A fancy air-conditioned limo bus whisked me from the ship to the church. The countryside of Spain, mesmerizing enough, is nothing compared to the first glimpse of the Cathedral de Santiago. I wasn't prepared for the magnificence.

I'd been given instructions. I'd been told by the ship's crew who knew: what to wear, how to behave, even who to light a candle for and what to pray. But the splendor of this church, the size and significance it carries within the Catholic religion, the crowds gathered ... something about the atmosphere signaled that this church might be the Mother Church. It is knock-you-over stunning at first sight, and though I'd seen pictures and been coached about everything (because I was leading a passenger group tour), the initial entrance into the square and the first glimpse of the enormous church caught me more than off guard.

The traditional first thing one does is stretch out flat on the several thousand year old pavement stones in front of the church and look backwards up and over your head. Literally, lie down on the dirty pavement and look upside down at the church. Not keen to do this, nor did I believe most people would do it (except lemmings, of course), or that there was anything to see. But there they were. Throngs of people, every shape and age and size, rows of them. Lying on the ground in every manner of clothing, flexing in all kinds of contorted positions to stare up, over and backwards at the church. They looked locked on something.

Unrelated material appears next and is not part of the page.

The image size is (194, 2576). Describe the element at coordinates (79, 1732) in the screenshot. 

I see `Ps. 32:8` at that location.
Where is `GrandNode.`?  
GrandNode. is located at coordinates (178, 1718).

OK, I thought. I can do that too. Then I did. It made me giggle. There is something to see. But I won't spoil it for you and tell you what, because like me, you'll want to experience that moment for yourself if you ever get to Santiago.

Time to go inside. As ours was a prearranged tour, we had access to a special side door, and I'd been instructed to enter through that different door to check in. The front door to the church had lines that stretched for blocks around the town square. It moved slowly. Worshippers threaded in through the huge, oddly slender front doors, and walked the length of the long church, with their mouths held agape at the majesty and sheer expansiveness inside the towered church, which is filled with relics and color and smells and older set back sections, unseen splendors everywhere an eye lands, even above. Especially above.

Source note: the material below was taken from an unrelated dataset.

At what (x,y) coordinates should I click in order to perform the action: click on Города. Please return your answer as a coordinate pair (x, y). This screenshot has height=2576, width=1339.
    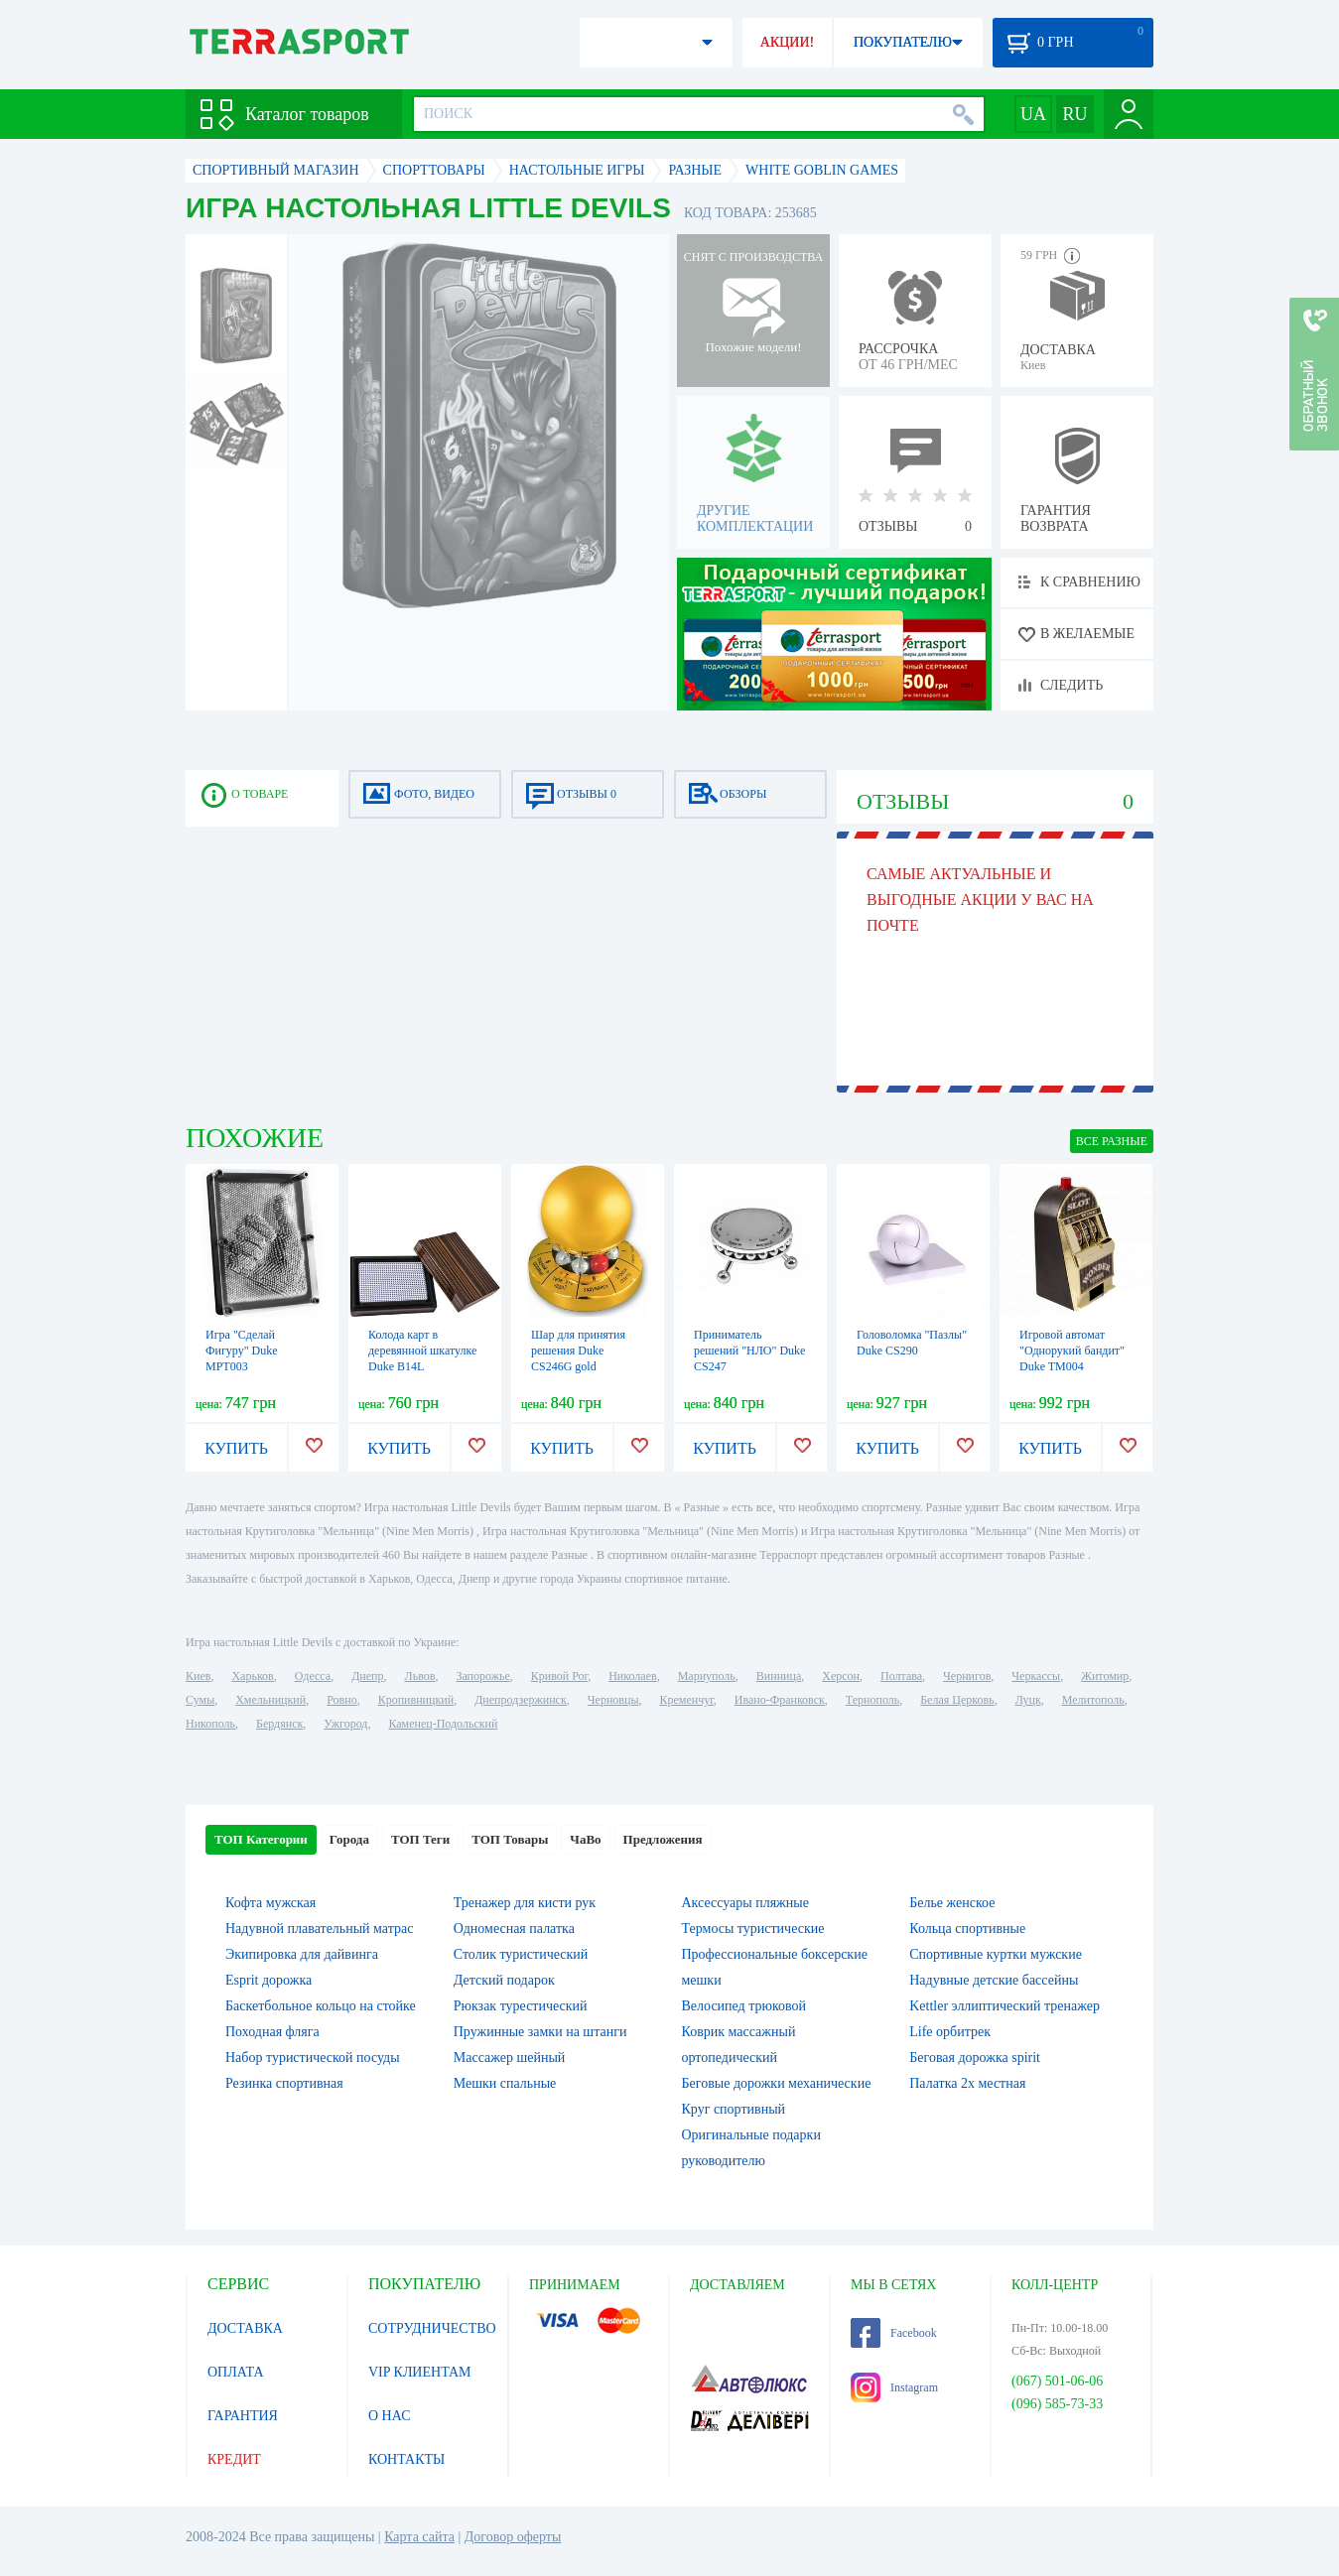     Looking at the image, I should click on (349, 1839).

I went to the side entrance exclusively used for VIP visitors or clergy of the church. This early afternoon, clergy clogged that side door portal into Santiago. There were tons of nuns. I never saw so many nuns at one time, indistinguishable from one another, except for the different color wimples worn on their heads.

I looked out of place. Gathering my headscarf tight, covering every hair on my head, I tied it up as Marcus had instructed. He said I had to be covered up completely to go in with the nuns.

As if I were going to innocently blend in with tons of nuns. My sins smelled. I felt so out of place. But I stood there, all swaddled in my secret sanctity.

Meanwhile, it was warm. Getting hotter by the minute, as I stood solemnly, waddling side-by-side along with the line, perspiring nervously, moving inch by inch, quietly ahead, all wrapped up like the only person who didn't belong in the nun line.

As we approached the arched entrance, I saw each group of nuns enter and then go off into their own groups or disappear deep into the church to pray. Looking around, the red glass of the hundreds of lit candles cast an eerie glow over the entire church. A smell of old and holy mixed with man-made fabrics and tourists from everywhere and new candles being lit flooded my nose, right before I saw two priests swing the largest incense burner I've ever seen, filled with fiery incense, across the entire length of the church. Intense! Both the incense and the scented assault, not necessarily unpleasant, just too much at once on my various senses. There were many sights and sounds and smells all at once. My covered head needed to burst forth and experience all these surreal scenes. Icons and saints and windows and throngs of people and tons of nuns. Nuns were everywhere. Praying filled the sanctuary with a buzz, words in every tongue imaginable.

But only one tourist was covered up like a nun. Only one looked completely out of place in Santiago de Compostela that sunny Monday afternoon.

Me.

It was a joke. Marcus and the others had set me up to look like a religious zealot, but there are no official dress codes to come into Santiago de Compostela. I took off the scarf that covered my malleable brain.

My group laughed. Strangers laughed. I freed my hair and my soul at the same time. With a laugh, of course.
And among those tons of smiling nuns, I hope at least one of them offered up a prayer for hapless me.

We are all just struggling to make it. To do the best that we can. It's good to have fun. I know. Because I asked a nun.